The treachery of things. You know what I’m talking about?
No.
It’s very instructive: to see how objects contain nothing of the meaning we give them. All it takes is an oblique circumstance, a tiny adjustment to the trajectory, and in an instant they are part of a completely different story. Do you think that this chair will be different for having listened to my words or having held your body and mine?
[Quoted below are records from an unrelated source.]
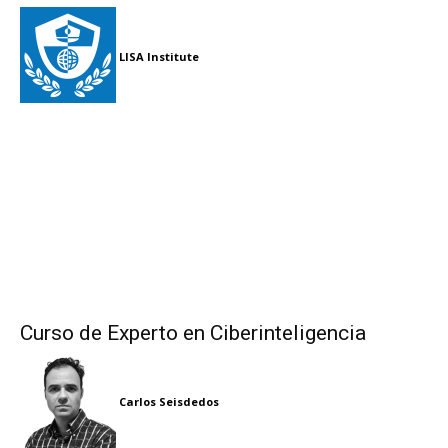
LISA Institute
Curso de Experto en Ciberinteligencia
Carlos Seisdedos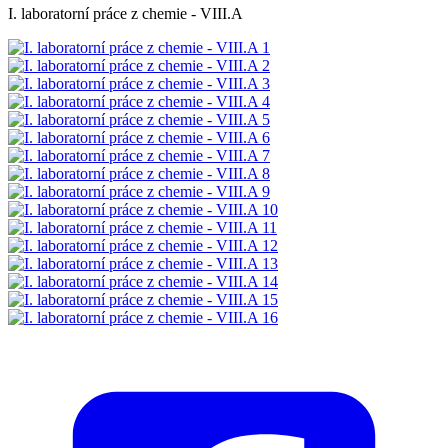
I. laboratorní práce z chemie - VIII.A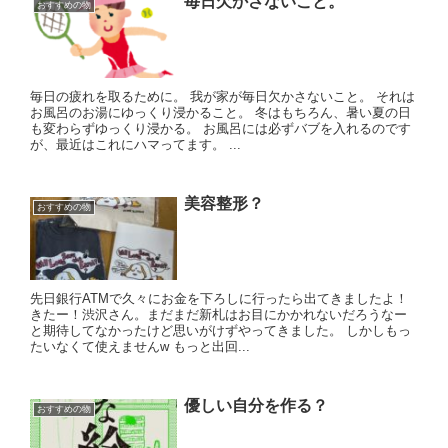
毎日欠かさないこと。
おすすめの物
毎日の疲れを取るために。 我が家が毎日欠かさないこと。 それは
お風呂のお湯にゆっくり浸かること。 冬はもちろん、暑い夏の日
も変わらずゆっくり浸かる。 お風呂には必ずバブを入れるのです
が、最近はこれにハマってます。 ...
美容整形？
おすすめの物
先日銀行ATMで久々にお金を下ろしに行ったら出てきましたよ！
きたー！渋沢さん。まだまだ新札はお目にかかれないだろうなー
と期待してなかったけど思いがけずやってきました。 しかしもっ
たいなくて使えませんw もっと出回...
優しい自分を作る？
おすすめの物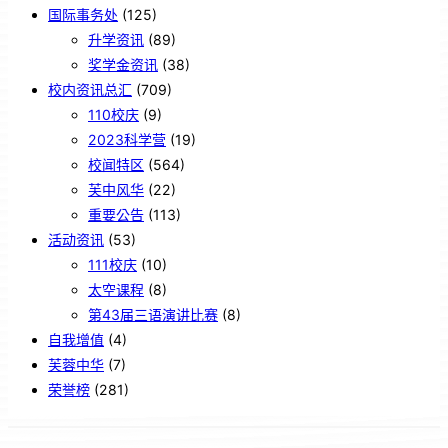
国际事务处
(125)
升学资讯
(89)
奖学金资讯
(38)
校内资讯总汇
(709)
110校庆
(9)
2023科学营
(19)
校闻特区
(564)
芙中风华
(22)
重要公告
(113)
活动资讯
(53)
111校庆
(10)
太空课程
(8)
第43届三语演讲比赛
(8)
自我增值
(4)
芙蓉中华
(7)
荣誉榜
(281)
Maybe, months from now, someone will die in this chair, and, no matter what we do tonight that is unforgettable, it will accommodate that death and that’s it. It will do it as well as possible, and as if it had been constructed for that purpose. Nor will it react when, maybe just an hour later, someone will drop into it, and laugh at a vulgar joke, or tell a story in which the dead man plays the role of the perfect idiot. You see it, the infinite neutrality?
Is it so important?
Of course. In the behavior of objects one learns a phenomenon that is to some extent true for everything. Believe me, it’s the same for places, people, even feelings, ideas, too.
What is it?
We have an incredible force with which we give meaning to things, to places, to everything: and yet we can’t secure anything, it all goes back to neutral right away — borrowed objects, fleeting ideas, feelings as fragile as crystal. Even bodies, the desire of bodies: unpredictable. We can bombard any piece of the world with all the intensity we’re capable of and, an hour later, it’s newly reborn. You can understand something, know it thoroughly, and it has already shifted, it knows nothing of you, it has its own mysterious life, which takes no account of what you’ve made of it. Those who love us betray us, and we betray those we love. We can’t secure anything, believe me. When I was young, trying to explain to myself the mute sorrow that clung to me, I was convinced that the problem lay in my incapacity to find my path: but you see, in reality we walk a lot, with courage, intuition, passion, each of us on our own just path, without errors. But we leave no traces. I don’t know why. Our footsteps leave no imprint. Maybe we are astute, swift, mean animals, but incapable of marking the earth. I don’t know. But, believe me, we don’t leave traces even in ourselves. Thus there is nothing that survives our intention, and what we construct is never built.